**Directions for this task:** In the records below, find the line containing "Аграрії зможуть отримати пільгові кредити" and the line containing "وكانت الدول الثلاث تتهم قطر بدعم الاخوان المس"; please repeat exactly the lines from one to the other, both included, and nothing more.

**Source data:**
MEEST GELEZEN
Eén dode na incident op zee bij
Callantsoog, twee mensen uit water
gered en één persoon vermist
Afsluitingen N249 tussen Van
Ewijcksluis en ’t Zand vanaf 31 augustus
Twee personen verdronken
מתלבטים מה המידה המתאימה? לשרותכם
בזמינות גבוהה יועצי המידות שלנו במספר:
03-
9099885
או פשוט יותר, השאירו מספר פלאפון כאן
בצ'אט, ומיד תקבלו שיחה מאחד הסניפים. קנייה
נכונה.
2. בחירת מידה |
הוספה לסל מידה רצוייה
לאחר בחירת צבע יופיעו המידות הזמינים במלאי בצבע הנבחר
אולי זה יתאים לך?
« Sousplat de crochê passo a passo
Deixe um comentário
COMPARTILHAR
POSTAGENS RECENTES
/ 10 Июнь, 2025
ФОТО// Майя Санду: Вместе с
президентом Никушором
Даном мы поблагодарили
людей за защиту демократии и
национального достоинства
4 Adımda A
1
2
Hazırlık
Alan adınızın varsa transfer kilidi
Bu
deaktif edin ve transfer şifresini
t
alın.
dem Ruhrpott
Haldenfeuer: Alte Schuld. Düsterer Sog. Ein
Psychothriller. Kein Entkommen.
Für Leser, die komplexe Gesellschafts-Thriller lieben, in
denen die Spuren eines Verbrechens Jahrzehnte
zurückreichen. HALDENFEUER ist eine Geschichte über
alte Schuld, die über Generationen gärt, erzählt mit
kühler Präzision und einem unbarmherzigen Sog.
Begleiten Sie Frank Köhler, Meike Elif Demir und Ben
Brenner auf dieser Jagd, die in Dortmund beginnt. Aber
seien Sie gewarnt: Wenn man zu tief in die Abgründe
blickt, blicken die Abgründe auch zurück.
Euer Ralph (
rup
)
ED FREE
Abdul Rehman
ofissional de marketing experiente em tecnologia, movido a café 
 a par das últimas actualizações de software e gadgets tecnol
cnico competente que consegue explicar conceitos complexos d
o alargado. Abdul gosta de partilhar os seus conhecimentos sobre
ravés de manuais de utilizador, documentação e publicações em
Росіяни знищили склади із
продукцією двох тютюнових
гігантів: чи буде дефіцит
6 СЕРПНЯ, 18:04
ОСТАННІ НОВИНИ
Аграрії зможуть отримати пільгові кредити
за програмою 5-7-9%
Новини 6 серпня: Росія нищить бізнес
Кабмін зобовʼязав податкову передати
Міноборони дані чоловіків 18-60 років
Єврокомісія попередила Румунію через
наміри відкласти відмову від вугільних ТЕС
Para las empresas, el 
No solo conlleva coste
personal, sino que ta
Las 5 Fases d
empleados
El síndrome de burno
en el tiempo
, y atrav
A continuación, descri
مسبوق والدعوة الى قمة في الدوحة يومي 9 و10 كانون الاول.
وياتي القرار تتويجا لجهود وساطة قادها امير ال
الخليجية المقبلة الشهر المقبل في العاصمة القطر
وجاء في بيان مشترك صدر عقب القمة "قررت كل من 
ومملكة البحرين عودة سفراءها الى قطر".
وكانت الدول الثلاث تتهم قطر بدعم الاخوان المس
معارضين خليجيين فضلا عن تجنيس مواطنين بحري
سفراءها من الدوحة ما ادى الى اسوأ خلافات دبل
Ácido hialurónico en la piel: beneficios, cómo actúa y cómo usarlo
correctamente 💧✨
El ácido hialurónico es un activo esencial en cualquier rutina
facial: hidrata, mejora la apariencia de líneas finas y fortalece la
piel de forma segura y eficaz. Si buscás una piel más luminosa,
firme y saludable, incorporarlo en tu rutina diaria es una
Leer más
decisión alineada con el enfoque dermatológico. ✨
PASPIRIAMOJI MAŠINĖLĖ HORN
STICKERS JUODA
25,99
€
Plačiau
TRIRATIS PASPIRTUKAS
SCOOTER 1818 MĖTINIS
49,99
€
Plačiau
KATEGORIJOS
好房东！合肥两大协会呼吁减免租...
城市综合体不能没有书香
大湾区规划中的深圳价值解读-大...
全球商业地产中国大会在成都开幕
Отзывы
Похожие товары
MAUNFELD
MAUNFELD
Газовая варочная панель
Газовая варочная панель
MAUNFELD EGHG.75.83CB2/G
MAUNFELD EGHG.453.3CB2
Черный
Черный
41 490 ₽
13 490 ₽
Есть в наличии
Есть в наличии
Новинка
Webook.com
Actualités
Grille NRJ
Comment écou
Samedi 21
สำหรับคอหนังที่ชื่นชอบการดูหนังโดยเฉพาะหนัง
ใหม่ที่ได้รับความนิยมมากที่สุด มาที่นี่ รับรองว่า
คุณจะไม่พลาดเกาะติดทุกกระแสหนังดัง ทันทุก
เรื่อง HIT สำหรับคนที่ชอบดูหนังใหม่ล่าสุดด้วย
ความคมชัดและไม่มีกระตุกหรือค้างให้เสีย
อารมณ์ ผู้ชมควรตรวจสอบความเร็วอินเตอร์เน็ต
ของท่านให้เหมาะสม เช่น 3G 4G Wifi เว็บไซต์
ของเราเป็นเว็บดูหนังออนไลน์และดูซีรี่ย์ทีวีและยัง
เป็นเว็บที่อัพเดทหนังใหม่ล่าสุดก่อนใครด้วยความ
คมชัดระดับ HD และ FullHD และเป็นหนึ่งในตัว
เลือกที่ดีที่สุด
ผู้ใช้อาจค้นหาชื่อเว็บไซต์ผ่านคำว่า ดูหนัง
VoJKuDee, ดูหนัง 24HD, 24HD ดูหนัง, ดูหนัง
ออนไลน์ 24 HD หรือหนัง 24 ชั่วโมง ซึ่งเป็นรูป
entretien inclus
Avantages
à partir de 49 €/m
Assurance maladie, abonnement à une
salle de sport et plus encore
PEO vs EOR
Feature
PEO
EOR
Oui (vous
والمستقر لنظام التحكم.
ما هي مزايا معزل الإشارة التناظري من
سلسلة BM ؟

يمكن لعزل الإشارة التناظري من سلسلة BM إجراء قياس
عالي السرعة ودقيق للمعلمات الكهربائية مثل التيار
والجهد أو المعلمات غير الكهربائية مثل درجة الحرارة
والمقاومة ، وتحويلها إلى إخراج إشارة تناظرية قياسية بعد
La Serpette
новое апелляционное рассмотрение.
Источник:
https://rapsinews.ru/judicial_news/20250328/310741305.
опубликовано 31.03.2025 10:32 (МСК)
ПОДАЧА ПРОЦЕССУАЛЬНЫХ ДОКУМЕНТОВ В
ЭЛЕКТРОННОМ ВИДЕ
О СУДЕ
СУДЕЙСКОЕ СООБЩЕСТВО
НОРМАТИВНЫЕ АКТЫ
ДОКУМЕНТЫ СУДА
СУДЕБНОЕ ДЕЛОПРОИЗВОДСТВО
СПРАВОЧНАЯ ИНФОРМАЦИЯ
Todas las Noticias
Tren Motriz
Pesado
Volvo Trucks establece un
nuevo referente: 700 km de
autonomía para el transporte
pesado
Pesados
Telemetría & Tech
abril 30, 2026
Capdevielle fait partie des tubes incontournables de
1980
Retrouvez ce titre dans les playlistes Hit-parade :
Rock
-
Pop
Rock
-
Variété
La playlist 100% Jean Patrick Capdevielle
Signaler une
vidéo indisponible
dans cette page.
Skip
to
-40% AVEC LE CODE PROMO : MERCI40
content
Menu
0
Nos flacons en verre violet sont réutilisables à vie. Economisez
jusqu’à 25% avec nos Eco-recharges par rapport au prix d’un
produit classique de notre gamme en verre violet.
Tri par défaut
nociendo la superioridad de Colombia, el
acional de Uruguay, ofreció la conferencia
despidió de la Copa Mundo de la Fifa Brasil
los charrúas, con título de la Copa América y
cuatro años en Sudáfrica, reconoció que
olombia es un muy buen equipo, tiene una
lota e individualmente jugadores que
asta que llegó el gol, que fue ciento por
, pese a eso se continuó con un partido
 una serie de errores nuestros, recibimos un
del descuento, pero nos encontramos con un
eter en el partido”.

**Answer below:**
Аграрії зможуть отримати пільгові кредити
за програмою 5-7-9%
Новини 6 серпня: Росія нищить бізнес
Кабмін зобовʼязав податкову передати
Міноборони дані чоловіків 18-60 років
Єврокомісія попередила Румунію через
наміри відкласти відмову від вугільних ТЕС
Para las empresas, el 
No solo conlleva coste
personal, sino que ta
Las 5 Fases d
empleados
El síndrome de burno
en el tiempo
, y atrav
A continuación, descri
مسبوق والدعوة الى قمة في الدوحة يومي 9 و10 كانون الاول.
وياتي القرار تتويجا لجهود وساطة قادها امير ال
الخليجية المقبلة الشهر المقبل في العاصمة القطر
وجاء في بيان مشترك صدر عقب القمة "قررت كل من 
ومملكة البحرين عودة سفراءها الى قطر".
وكانت الدول الثلاث تتهم قطر بدعم الاخوان المس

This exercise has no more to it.